Using Predictive Analytics to Improve Public Transportation

Using Predictive Analytics to Improve Public Transportation

Using live public data feeds from trains and buses, the Swiss-German technology firm GeOps and the University of Freiburg have launched an interactive map of the world’s major transit systems to show how major cities move, according to an article in Engineering and Technology Magazine.

Called the Travic Map, it includes more than 200 systems from around the world depicted as colorful dots that slowly move across the grid. Although the interactivity is mainly based on static schedule data from transit authorities, the map does incorporate live data where possible so people can watch the public transportation systems of various cities live, according to Lauren Onita, the author of the article.

Transportation officials worldwide are collecting massive amounts of data to better understand how individuals get from place to place in their cities. While that’s important, it’s even more important for officials to “harvest” that Big Data to glean insights that they can use to improve their transportation systems, Onita noted.

That’s where predictive analytics comes in.

Using predictive analytics, transportation officials can mine the data “to find solutions to transportation problems we couldn’t really ‘see’ until recently,” according to the article.

For instance, officials in Boston could use predictive analytics to develop a citywide picture of transportation operations that’s similar to Travic, but where schedules, parking availability or passenger flux come together.

“Applications to support public transport, travel, and parking have widespread use and offer the possibility to develop smarter and more user-friendly services, which will promote more sustainable transport use in major cities,” said Phil Blythe, Professor of Intelligent Transport Systems at Newcastle University and IET (The Institution of Engineering and Technology) Fellow, in the article.

Xerox has developed an analytics platform that filters anonymous transportation data collected from commuters who buy and use tickets every day. The company presents that information with graphics to help transportation officials and parking operators understand and predict commuter needs, according to Onita.
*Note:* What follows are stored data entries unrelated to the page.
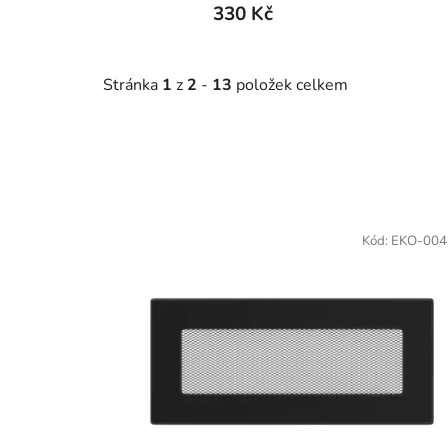
330 Kč
Stránka
1
z
2
-
13
položek celkem
V
ý
Kód:
EKO-004
p
i
s
p
r
o
d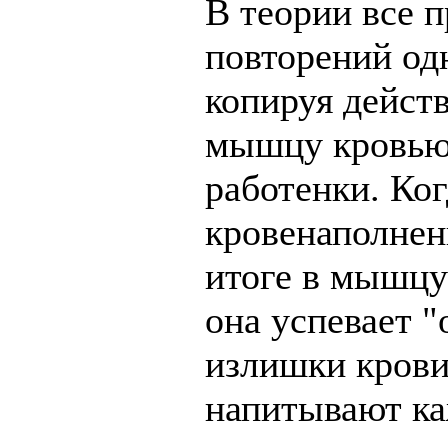
В теории все 
повторений од
копируя дейст
мышцу кровью.
работенки. Ко
кровенаполнен
итоге в мышцу
она успевает "
излишки крови
напитывают ка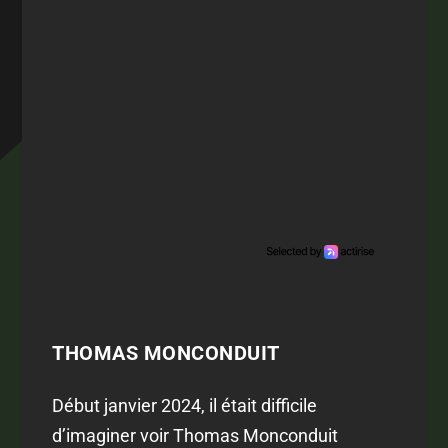
THOMAS MONCONDUIT
Début janvier 2024, il était difficile
d’imaginer voir Thomas Monconduit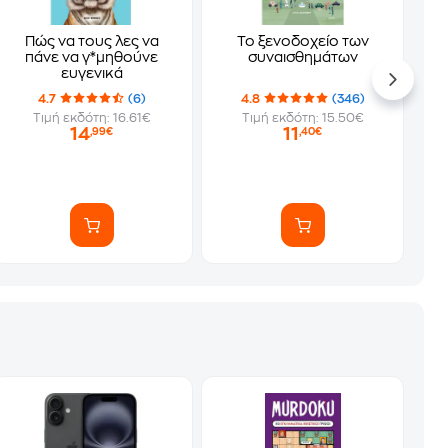
Πώς να τους λες να
Το ξενοδοχείο των
πάνε να γ*μηθούνε
συναισθημάτων
ευγενικά
4.7
(6)
4.8
(346)
Τιμή εκδότη: 16.61€
Τιμή εκδότη: 15.50€
14
11
,99€
,40€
The company’s Mobility Analytics Platform (MAP) uses data analytic algorithms and visualization tech to predict where passengers will disembark. It also predicts the effect running ahead or behind schedule—and even the weather—has on commuters, the article noted.

Adelaide in Australia is piloting MAP to improve its public transportation system by analyzing how people move between different areas of the city. But, in general, cities are still slow to take advantage of the data that they have to improve their transportation systems, according to the article.

“Most of the time transit authorities just guess or do surveys, but they ask a very small fraction of passengers,” said Leonid Antsfeld, Transportation Program Manager at Xerox, in the article.

However, if city transportation officials could get information in real time alerting them to the fact that a certain route is overloaded, they could then add more buses to the route, Antsfeld said.

“We need live data telling us how to get from point A to point B with all the different components coming together to suggest what is the best way to do it,” Antsfeld said. “This is what we call future urban mobility; it’s holistic, not fragmented—door to door.”